We Talk About Owls
It’s late afternoon of a breezy Monday in June. I’m driving to the Vermont border where the Hoosic River turns north, leaving Massachusetts, and flows into the Green Mountain State. The journey offers a brilliant display of New England’s early summer finery, emerald greens and a piercing blue sky. Brian Gilbert, my guide, has suggested we meet in Pownal, VT, an hour before sunset. Our plan is to convince some of the river’s larger brown trout to eat a mouse pattern stripped slowly across open water. I arrive several hours early to poke around, take a few pictures, and wait at a rail crossing as the swinging gate flashes and bells ring for a good 10 minutes without a train ever appearing.

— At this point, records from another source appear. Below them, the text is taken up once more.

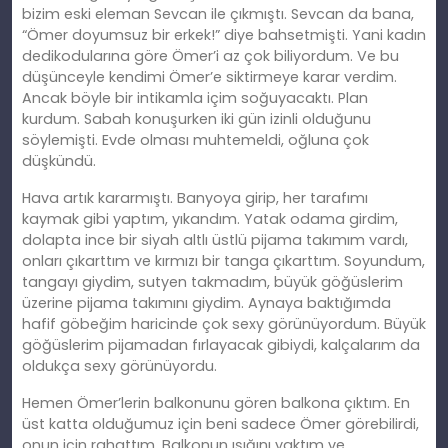
bizim eski eleman Sevcan ile çıkmıştı. Sevcan da bana,
“Ömer doyumsuz bir erkek!” diye bahsetmişti. Yani kadın
dedikodularına göre Ömer’i az çok biliyordum. Ve bu
düşünceyle kendimi Ömer’e siktirmeye karar verdim.
Ancak böyle bir intikamla içim soğuyacaktı. Plan
kurdum. Sabah konuşurken iki gün izinli olduğunu
söylemişti. Evde olması muhtemeldi, oğluna çok
düşkündü.
Hava artık kararmıştı. Banyoya girip, her tarafımı
kaymak gibi yaptım, yıkandım. Yatak odama girdim,
dolapta ince bir siyah altlı üstlü pijama takımım vardı,
onları çıkarttım ve kırmızı bir tanga çıkarttım. Soyundum,
tangayı giydim, sutyen takmadım, büyük göğüslerim
üzerine pijama takımını
giydim
. Aynaya baktığımda
hafif göbeğim haricinde çok sexy görünüyordum. Büyük
göğüslerim pijamadan fırlayacak gibiydi, kalçalarım da
oldukça sexy görünüyordu.
Hemen Ömer’lerin balkonunu gören balkona çıktım. En
üst katta olduğumuz için beni sadece Ömer görebilirdi,
onun için rahattım. Balkonun ışığını yaktım ve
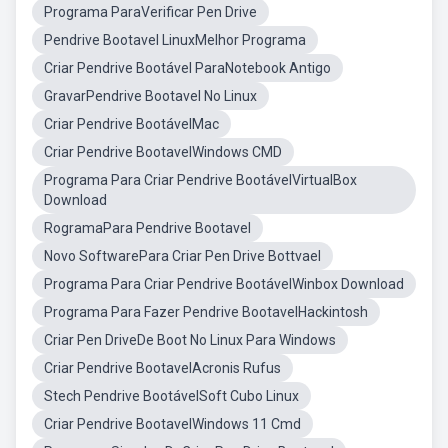
Programa ParaVerificar Pen Drive
Pendrive Bootavel LinuxMelhor Programa
Criar Pendrive Bootável ParaNotebook Antigo
GravarPendrive Bootavel No Linux
Criar Pendrive BootávelMac
Criar Pendrive BootavelWindows CMD
Programa Para Criar Pendrive BootávelVirtualBox
Download
RogramaPara Pendrive Bootavel
Novo SoftwarePara Criar Pen Drive Bottvael
Programa Para Criar Pendrive BootávelWinbox Download
Programa Para Fazer Pendrive BootavelHackintosh
Criar Pen DriveDe Boot No Linux Para Windows
Criar Pendrive BootavelAcronis Rufus
Stech Pendrive BootávelSoft Cubo Linux
Criar Pendrive BootavelWindows 11 Cmd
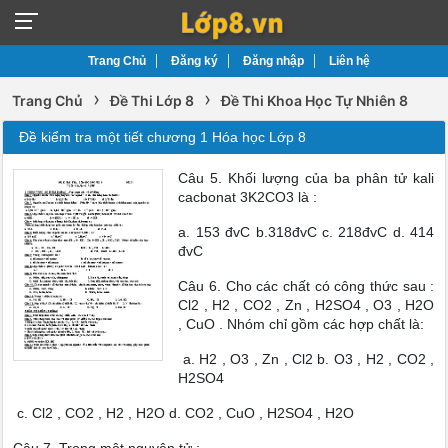
Trang Chủ
Đăng ký
Đăng nhập
Liên hệ
›
›
Trang Chủ
Đề Thi Lớp 8
Đề Thi Khoa Học Tự Nhiên 8
Đề kiểm tra một tiết chương 1 Hóa học Lớp 8
Câu 5. Khối lượng của ba phân tử kali
cacbonat 3K2CO3 là :
a. 153 đvC b.318đvC c. 218đvC d. 414
đvC
Câu 6. Cho các chất có công thức sau :
Cl2 , H2 , CO2 , Zn , H2SO4 , O3 , H2O
, CuO . Nhóm chỉ gồm các hợp chất là:
a. H2 , O3 , Zn , Cl2 b. O3 , H2 , CO2 ,
H2SO4
c. Cl2 , CO2 , H2 , H2O d. CO2 , CuO , H2SO4 , H2O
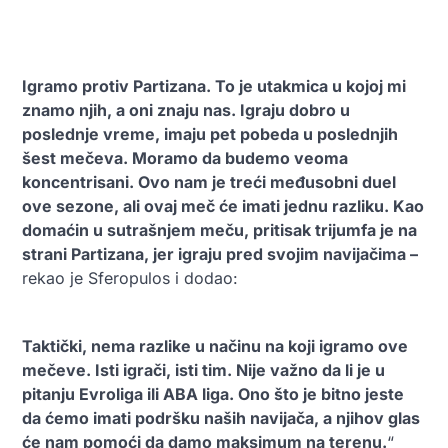
Igramo protiv Partizana. To je utakmica u kojoj mi
znamo njih, a oni znaju nas. Igraju dobro u
poslednje vreme, imaju pet pobeda u poslednjih
šest mečeva. Moramo da budemo veoma
koncentrisani. Ovo nam je treći međusobni duel
ove sezone, ali ovaj meč će imati jednu razliku. Kao
domaćin u sutrašnjem meču, pritisak trijumfa je na
strani Partizana, jer igraju pred svojim navijačima –
rekao je Sferopulos i dodao:
Taktički, nema razlike u načinu na koji igramo ove
mečeve. Isti igrači, isti tim. Nije važno da li je u
pitanju Evroliga ili ABA liga. Ono što je bitno jeste
da ćemo imati podršku naših navijača, a njihov glas
će nam pomoći da damo maksimum na terenu.
“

The Hoosic is a relatively unknown trout stream given the population density through which it flows. Originating in the Berkshires, it meanders its way north and west through central Massachusetts, cuts the corner of Vermont and into New York where it meets the Hudson, passing through North Adams and Williamstown, MA, and finally Schaghticoke, NY. I had had the opportunity to fish the river with Brian several times the past winter and spring. I enjoyed Brian’s company; he knows his water and I was eager to return for a summer-night float.
Brian’s put-ins, as is typical for him, are impossible to find for anyone else. This one involves dragging his inflatable down a steep embankment, across railroad tracks (no gates, bells or whistles here) and down another embankment to a calm, almost marshy section of river. Streamside, I watch fish dimple the surface; small or large, my eyes aren’t good enough to tell. Brian makes several trips up and down the bank with our equipment. Any efforts to assist would only interrupt the well-choreographed launch. I keep quiet and take pictures.